This story appears in the May 8 print edition of Transport Topics.

XPO Logistics Inc. earned a profit in the first quarter of the year for the first time since 2010, rocketing past analyst expectations on the strength of its linehaul, cross-dock and pickup-and-delivery operations.

The less-than-truckload and third- party-logistics provider earned $19.5 million, or 16 cents per share. The forecast from a Bloomberg News survey of industry analysts was $7.4 million, or 7 cents.

That compares with a loss in the year-ago quarter of $23.2 million, or 21 cents.



The quarter’s results continue the Greenwich, Conn.-based company’s turnaround. XPO had not earned profits in 18 consecutive quarters prior to the middle of 2016.

“We had another fantastic quarter,” CEO Brad Jacobs told Transport Topics. “We’re on a roll with sales, signing the largest contract of any of our business lines in our history.

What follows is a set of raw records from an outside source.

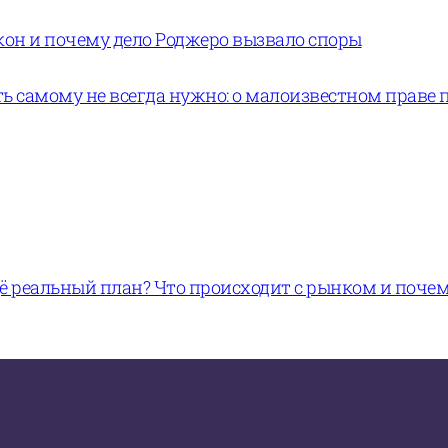
кон и почему дело Роджеро вызвало споры
ь самому не всегда нужно: о малоизвестном праве 
щё реальный план? Что происходит с рынком и поче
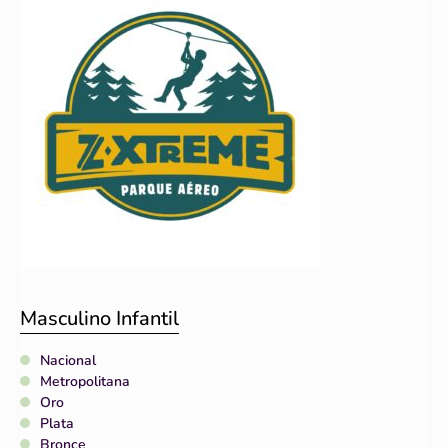
Masculino Infantil
Nacional
Metropolitana
Oro
Plata
Bronce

It’s an intermodal contract.”

He said the company also won a large contract to manage reverse logistics in North America for a global consumer brand. “We closed a record $716 million of new business in the quarter, up 67% versus last year.”

Revenue slightly decreased year-over-year to $3.54 billion from $3.55 billion.

However, Jacobs noted that XPO still owned the old Con-way truckload division in early 2016 — which TFI International purchased last October. Excluding the Con-way truckload business, XPO revenue increased 3.5%, or $122.6 million, compared with last year.

Net revenue, the amount remaining after removing transportation costs, rose 4.5% to $338.8 million in the less-than-truckload business and increased 15% in last-mile to $61.5 million but fell 6.2% in freight brokerage to $85.9 million. The freight brokerage division consists of truck brokerage, intermodal and expedited services.

“Truck brokerage revenue grew 14% and volume grew 10%, but margins were pressured industrywide and we were not immune to that,” Jacobs acknowledged. “I would characterize it as a loose [truckload] market; capacity is ample.” He said contract rates were flat to down versus 2016 levels.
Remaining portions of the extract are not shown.